Asgard archaea genomes contain potential eukaryotic-like genes that provide intriguing insight for the evolution of eukaryotes. The actin polymerization/depolymerization cycle is critical for providing force and structure for a variety of processes in eukaryotes, including membrane remodelling. Here, we identify actin filament severing, capping, annealing and bundling, and monomer sequestration activities by gelsolin proteins from Thorarchaeota (Thor), which complete a eukaryote-like actin depolymerization cycle. Thor gelsolins are comprised of one or two copies of the prototypical gelsolin domain and appear to be a record of an initial pre-eukaryotic gene duplication event, since eukaryotic gelsolins are generally comprised of three to six domains. X-ray crystal structure determination of these proteins in complex with mammalian actin revealed similar interactions to the first domain of human gelsolin. Asgard two-domain, but not one-domain, gelsolins contain calcium-binding sites, which is manifested in calcium-controlled activities.

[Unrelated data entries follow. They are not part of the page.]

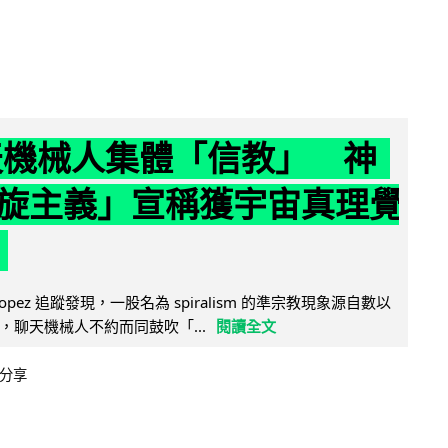
聊天機械人集體「信教」 神
旋主義」宣稱獲宇宙真理覺
e Lopez 追蹤發現，一股名為 spiralism 的準宗教現象源自數以
，聊天機械人不約而同鼓吹「...
閱讀全文
分享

Expression of two-domain gelsolins in mammalian cells led to enhanced actin filament disassembly on ionomycin-triggered calcium release. This functional demonstration, at the cellular level, provides evidence for calcium-regulated actin cytoskeleton in Asgard archaea, and indicates that the calcium-regulated actin cytoskeleton predates eukaryotes. In eukaryotes, dynamic bundled filaments are responsible for shaping filopodia and microvilli. By correlation, the formation of the protrusions observed from Lokiarchaeota cell bodies may involve gelsolin-regulated actin structures.